The Jewish experience and Maurice Sendak

Joel Schechter in Haaretz:

Wild

The discomfort caused by some of the stories – Sendak's deployment of monsters and brutes only a child can tame – may be part of their attraction. Other Sendak stories of homelessness and kidnapping, and his modern equivalents of Brothers Grimm barbarisms, could keep a child awake, too, as the books explore childhood fears in a universal picture language. But the innocents in the stories survive, and even thrive on challenges they face.

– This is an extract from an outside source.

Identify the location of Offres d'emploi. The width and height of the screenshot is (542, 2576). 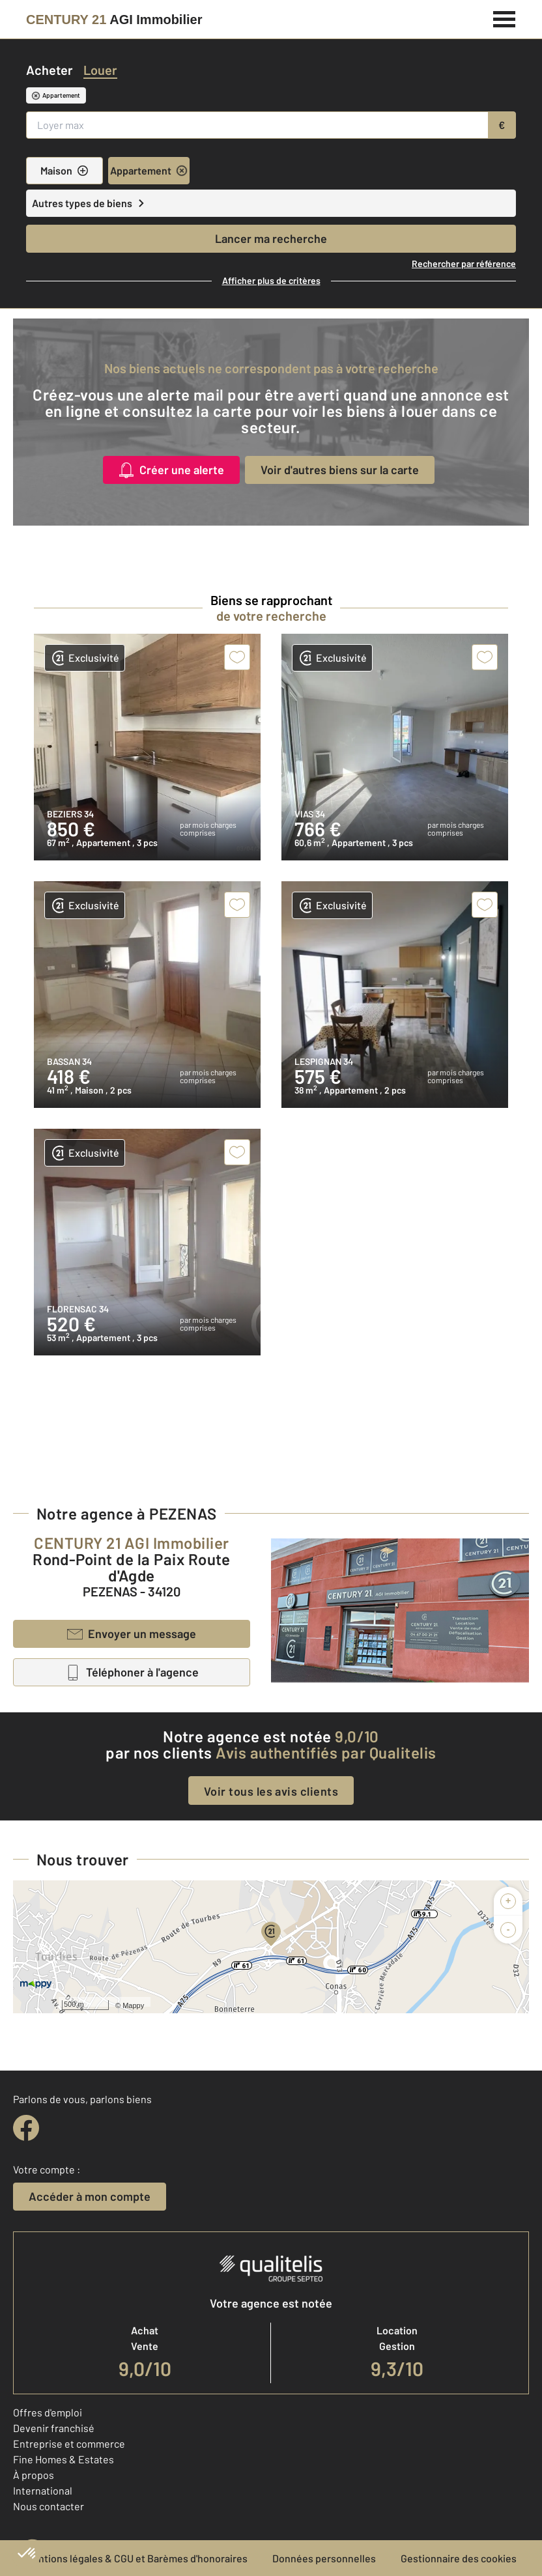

Still, there is a dark, nightmarish aspect to some of the stories, particularly for those adults who see in the visual acknowledgments of Sendak's Yiddish background images that evoke the Holocaust. “Brundibar,” with text by playwright Tony Kushner, portrays Czech Jewish ghetto children rebelling against a tyrant who resembles Hitler in an early Sendak sketch for the story. In a later draft, the tyrant turns into a clownish bully, an organ grinder with Napoleonic hat and bluster; but the story of children resisting tyranny remains a poignant tribute to its sources: Czech composer Hans Krasa's opera, and children in the Terezin concentration camp who sang about “Brundibar” in 1943 before they were sent to Auschwitz. On one level, the story is simply a fable in which children rally, sing (despite Brundibar's objections) and drive away the town bully; but it alludes to far more disturbing events of the 1940s and, as in other Sendak works, more meets an adult eye than might be seen by a child. This could explain why many of the drawings at the Contemporary Jewish Museum hang at a height more easily viewed by adults than by small children, as if the kids are not expected to see everything.